Adventures in Data

Sunday, November 6, 2016

Predicting Movie Quality

Netflix is pretty good at determining what types of movies I want to watch, but they are not always good at recommending movies that are good. In this analysis, I will make a predictive model for determining whether movies are good, based on features of those movies.

The Data:

Data was collected for 501 movies from IMDB. 250 movies were taken from 250 top rated movies on IMDB, and the remaining 251 were taken from the IMDB bottom 100 (the 100 lowest-rated movies), and from a Wikipedia list of box office flops. These additional 251 movies served as a reference point against which I could compare the most highly rated movies.

Using IMDBpie, data on the IMDB rating, genres, runtime, MPAA rating, and year were collected for each movie. Many movies were classified under more than one genre—an additional variable was created for the number of genres that a movie belonged to. The mode number of genres was 3.

Although the distribution of movie ratings was skewed heavily to the left, the full range of ratings was present in this dataset without any significant gaps between the lowest-rated and highest-rated movies. Movies with ratings higher than 8 were classified as “good” for the purpose of this model.

A wide range of release years were included in this dataset. Release year ranged from 1921 to 2016, with a median year of 1998.

The most common MPAA rating in this dataset was R, with 160 movies. Some movies had archaic MPAA ratings, or foreign ratings. As these only accounted for a small portion of the data, non-standard ratings were ignored.

Of the 19 genres in the dataset, Drama was the most common, with 248 movies. The least common was Music, with 9 movies.

Modeling:

A random forest model was used to predict movie quality. The model used 26 variables to predict quality: year, runtime and number of genres, as well as variables for MPAA rating and dummy variables for each of the 19 genres used to classify these movies.

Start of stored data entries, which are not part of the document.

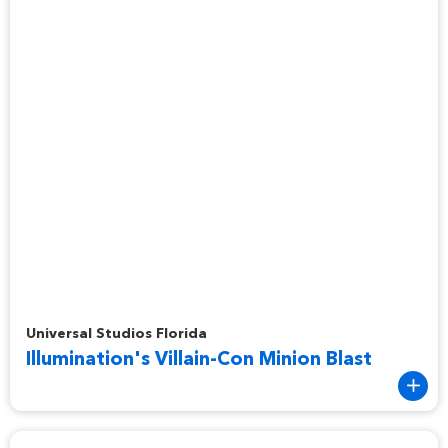
Illumination's Villain-Con Minion Blast
Universal Studios Florida
Illumination's Villain-Con Minion Blast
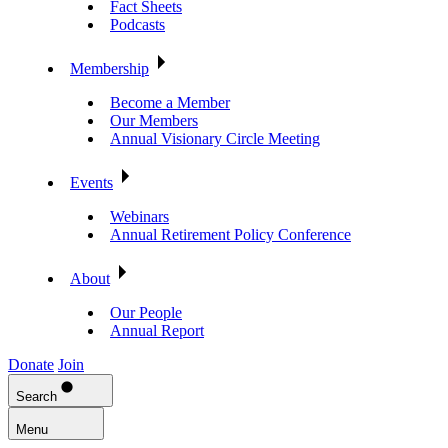
Fact Sheets
Podcasts
Membership
Become a Member
Our Members
Annual Visionary Circle Meeting
Events
Webinars
Annual Retirement Policy Conference
About
Our People
Annual Report
Donate
Join
Search
Menu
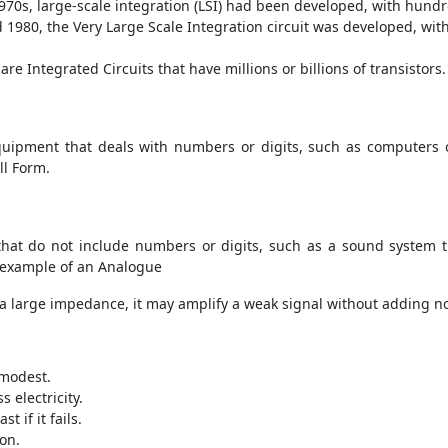
1970s, large-scale integration (LSI) had been developed, with hundr
nd 1980, the Very Large Scale Integration circuit was developed, w
are Integrated Circuits that have millions or billions of transistors.
equipment that deals with numbers or digits, such as computers o
ll Form.
that do not include numbers or digits, such as a sound system 
n example of an Analogue
as a large impedance, it may amplify a weak signal without adding noi
 modest.
 electricity.
st if it fails.
ion.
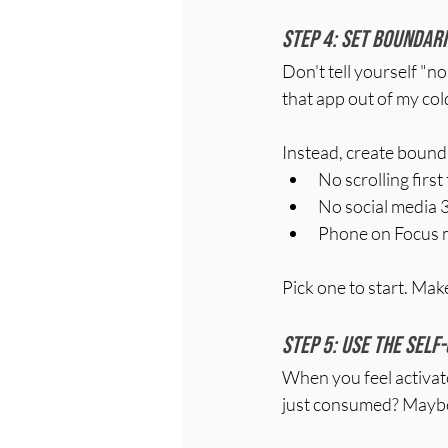
Step 4: Set boundari
Don't tell yourself "no 
that app out of my cold
Instead, create boundari
No scrolling firs
No social media 
Phone on Focus 
Pick one to start. Mak
Step 5: Use the self
When you feel activated 
just consumed? Maybe y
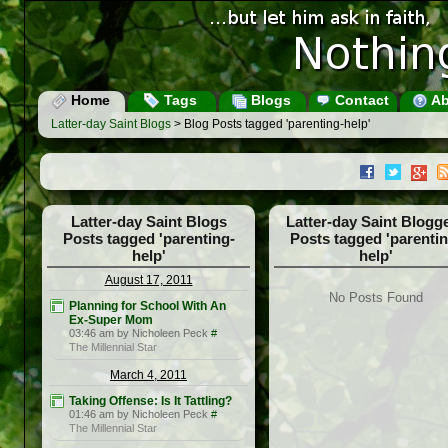
Home
Tags
Blogs
Contact
Ab
Latter-day Saint Blogs
> Blog Posts tagged 'parenting-help'
Latter-day Saint Blogs
Latter-day Saint Blogg
Posts tagged 'parenting-
Posts tagged 'parentin
help'
help'
August 17, 2011
No Posts Found
Planning for School With An
Ex-Super Mom
03:46 am by Nicholeen Peck
#
The Millennial Star
March 4, 2011
Taking Offense: Is It Tattling?
01:46 am by Nicholeen Peck
#
The Millennial Star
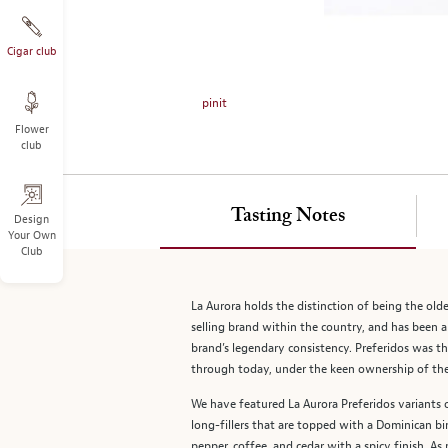
on
the
left.
Cigar club
Select
any
pinit
of
Flower
the
club
image
buttons
to
Tasting Notes
change
Design
Your Own
the
Club
main
image
above.
La Aurora holds the distinction of being the old
selling brand within the country, and has been a
brand’s legendary consistency. Preferidos was th
through today, under the keen ownership of the L
We have featured La Aurora Preferidos variants 
long-fillers that are topped with a Dominican bi
pepper, coffee, and cedar with a spicy finish. As 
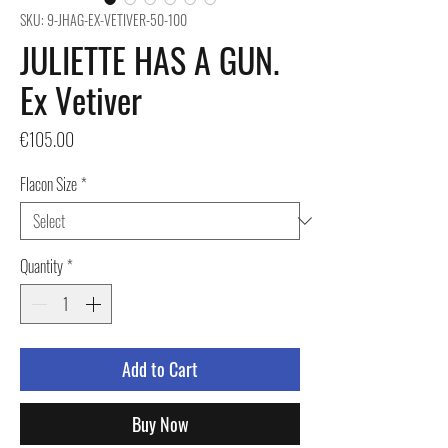
SKU: 9-JHAG-EX-VETIVER-50-100
JULIETTE HAS A GUN.
Ex Vetiver
Price
€105.00
Flacon Size
*
Quantity
*
Add to Cart
Buy Now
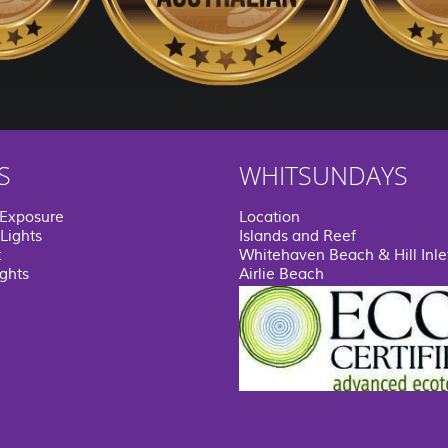
S
WHITSUNDAYS
 Exposure
Location
Lights
Islands and Reef
t
Whitehaven Beach & Hill Inle
ights
Airlie Beach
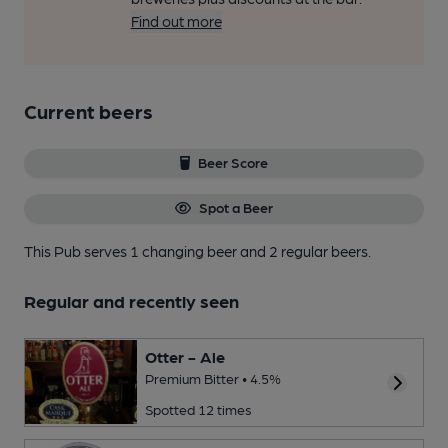
Find out more
Current beers
Beer Score
Spot a Beer
This Pub serves 1 changing beer
and 2 regular beers.
Regular and recently seen
Otter - Ale
Premium Bitter • 4.5%
Spotted 12 times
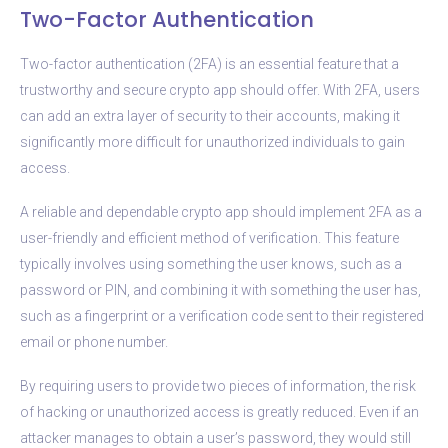
Two-Factor Authentication
Two-factor authentication (2FA) is an essential feature that a
trustworthy and secure crypto app should offer. With 2FA, users
can add an extra layer of security to their accounts, making it
significantly more difficult for unauthorized individuals to gain
access.
A reliable and dependable crypto app should implement 2FA as a
user-friendly and efficient method of verification. This feature
typically involves using something the user knows, such as a
password or PIN, and combining it with something the user has,
such as a fingerprint or a verification code sent to their registered
email or phone number.
By requiring users to provide two pieces of information, the risk
of hacking or unauthorized access is greatly reduced. Even if an
attacker manages to obtain a user’s password, they would still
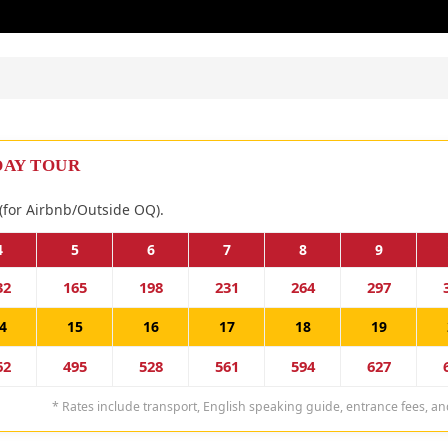
DAY TOUR
(for Airbnb/Outside OQ).
4
5
6
7
8
9
32
165
198
231
264
297
4
15
16
17
18
19
62
495
528
561
594
627
* Rates include transport, English speaking guide, entrance fees, an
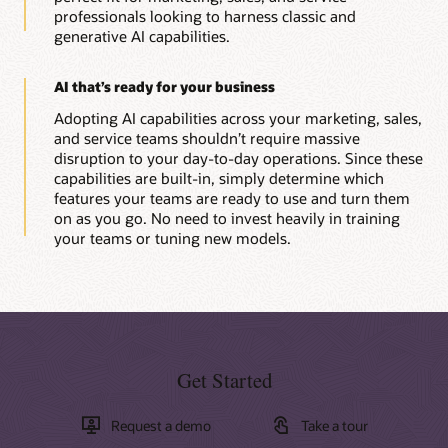
professionals looking to harness classic and
generative AI capabilities.
AI that’s ready for your business
Adopting AI capabilities across your marketing, sales,
and service teams shouldn’t require massive
disruption to your day-to-day operations. Since these
capabilities are built-in, simply determine which
features your teams are ready to use and turn them
on as you go. No need to invest heavily in training
your teams or tuning new models.
Get Started
Request a demo
Take a tour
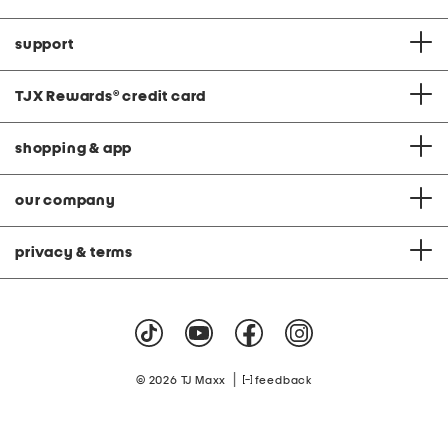
support
TJX Rewards
®
credit card
shopping & app
our company
privacy & terms
|
© 2026 TJ Maxx
feedback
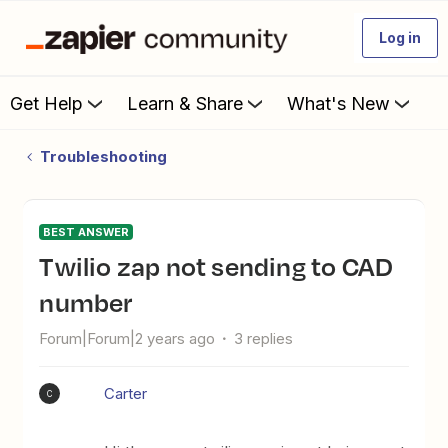
Log in
Get Help
Learn & Share
What's New
Troubleshooting
BEST ANSWER
Twilio zap not sending to CAD
number
Forum|Forum|2 years ago
3 replies
Carter
C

A grid search was used to determine the best hyperparameters for this model. Iterating over a range of max_features, max_depth, and n_estimators, the following model was returned:

RandomForestClassifier(bootstrap=True, class_weight=None, criterion='gini',

         max_depth=None, max_features=0.25, max_leaf_nodes=None,

         min_samples_leaf=1, min_samples_split=2,

         min_weight_fraction_leaf=0.0, n_estimators=100, n_jobs=1,

         oob_score=False, random_state=None, verbose=0,

         warm_start=False)

Here is a sample tree (one of 100):

When applied to the test data, this model had a score of 0.73 (base probability was 0.5 for this dataset). The model was slightly better at predicting whether a movie would be not good than it was at predicting whether a movie would be good (precision = 0.76 and 0.70, respectively).

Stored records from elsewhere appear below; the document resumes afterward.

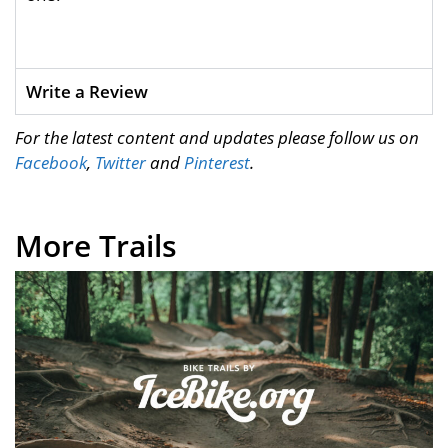
Write a Review
For the latest content and updates please follow us on
Facebook
,
Twitter
and
Pinterest
.
More Trails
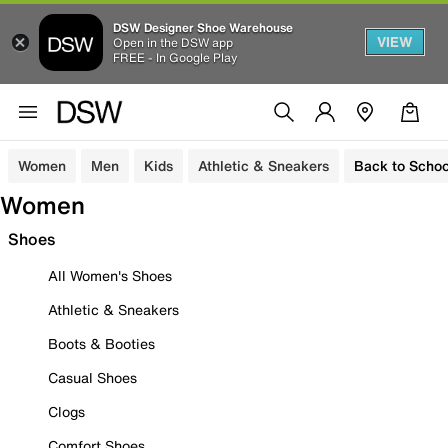
DSW Designer Shoe Warehouse
VIEW
Open in the DSW app
FREE - In Google Play
Women
Men
Kids
Athletic & Sneakers
Back to Schoo
Women
Shoes
All Women's Shoes
Athletic & Sneakers
Boots & Booties
Casual Shoes
Clogs
Comfort Shoes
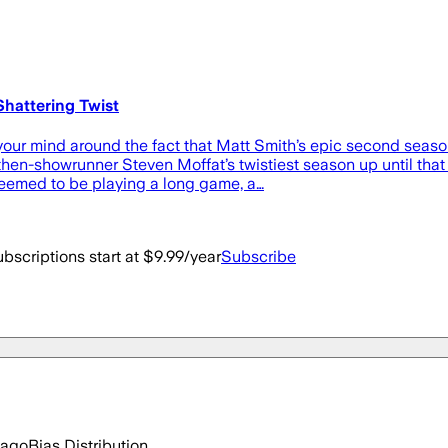
hattering Twist
our mind around the fact that Matt Smith’s epic second seaso
hen-showrunner Steven Moffat’s twistiest season up until that 
eemed to be playing a long game, a…
bscriptions start at $9.99/year
Subscribe
 ago
Bias Distribution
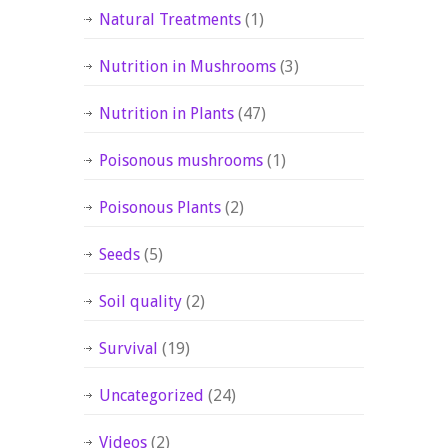
Natural Treatments
(1)
Nutrition in Mushrooms
(3)
Nutrition in Plants
(47)
Poisonous mushrooms
(1)
Poisonous Plants
(2)
Seeds
(5)
Soil quality
(2)
Survival
(19)
Uncategorized
(24)
Videos
(2)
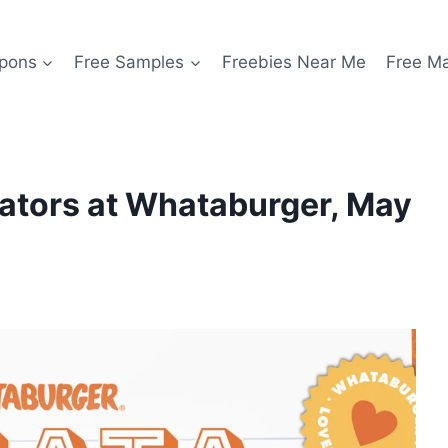
pons
Free Samples
Freebies Near Me
Free M
cators at Whataburger, May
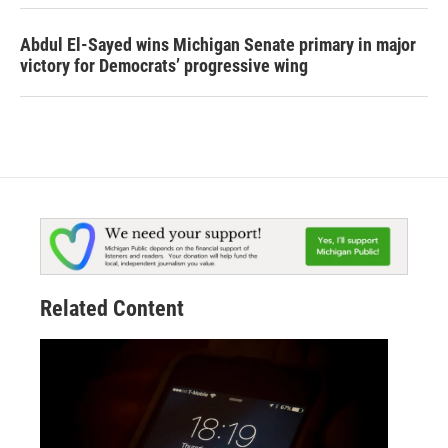
Abdul El-Sayed wins Michigan Senate primary in major
victory for Democrats’ progressive wing
Related Content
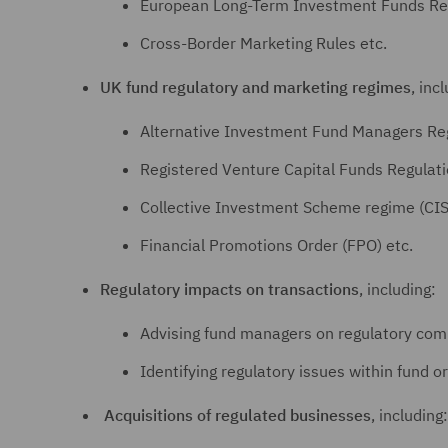
European Long-Term Investment Funds Reg
Cross-Border Marketing Rules etc.
UK fund regulatory and marketing regimes
, inc
Alternative Investment Fund Managers Re
Registered Venture Capital Funds Regulat
Collective Investment Scheme regime (CIS
Financial Promotions Order (FPO) etc.
Regulatory impacts on transactions
, including:
Advising fund managers on regulatory comp
Identifying regulatory issues within fund or
Acquisitions of regulated businesses
, including:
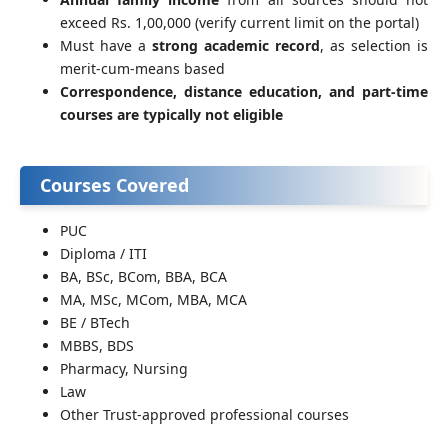
exceed Rs. 1,00,000 (verify current limit on the portal)
Must have a
strong academic record
, as selection is
merit-cum-means based
Correspondence, distance education, and part-time
courses are typically not eligible
Courses Covered
PUC
Diploma / ITI
BA, BSc, BCom, BBA, BCA
MA, MSc, MCom, MBA, MCA
BE / BTech
MBBS, BDS
Pharmacy, Nursing
Law
Other Trust-approved professional courses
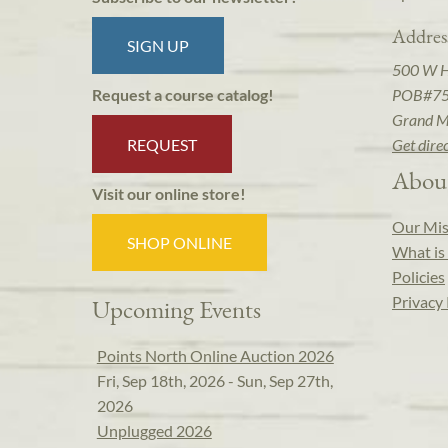
Addres
SIGN UP
500 W 
POB#7
Request a course catalog!
Grand M
REQUEST
Get dire
Abou
Visit our online store!
Our Mis
SHOP ONLINE
What is 
Policies
Privacy 
Upcoming Events
Points North Online Auction 2026
Fri, Sep 18th, 2026 - Sun, Sep 27th,
2026
Unplugged 2026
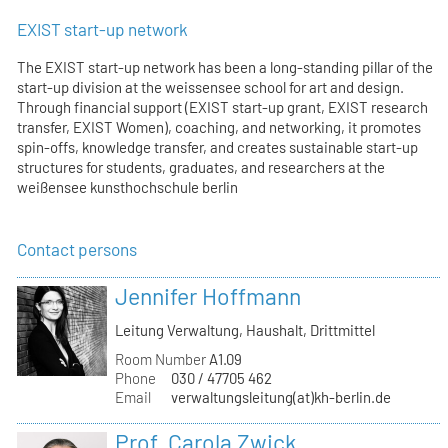
EXIST start-up network
The EXIST start-up network has been a long-standing pillar of the
start-up division at the weissensee school for art and design.
Through financial support (EXIST start-up grant, EXIST research
transfer, EXIST Women), coaching, and networking, it promotes
spin-offs, knowledge transfer, and creates sustainable start-up
structures for students, graduates, and researchers at the
weißensee kunsthochschule berlin
Contact persons
Jennifer Hoffmann
Leitung Verwaltung, Haushalt, Drittmittel
Room Number
A1.09
Phone
030 / 47705 462
Email
verwaltungsleitung(at)kh-berlin.de
Prof. Carola Zwick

The most important features in this model were movie length, year, and whether the movie was a drama. The remaining features had much less impact on the model.

Future Directions:

Future analyses should consider plot elements, as well as cast and directors. Because there are so many directors and actors, a larger dataset would be needed to detect the effects of these factors.

In addition to its use in recommending movies to viewers, this model could also be used to inform movie production.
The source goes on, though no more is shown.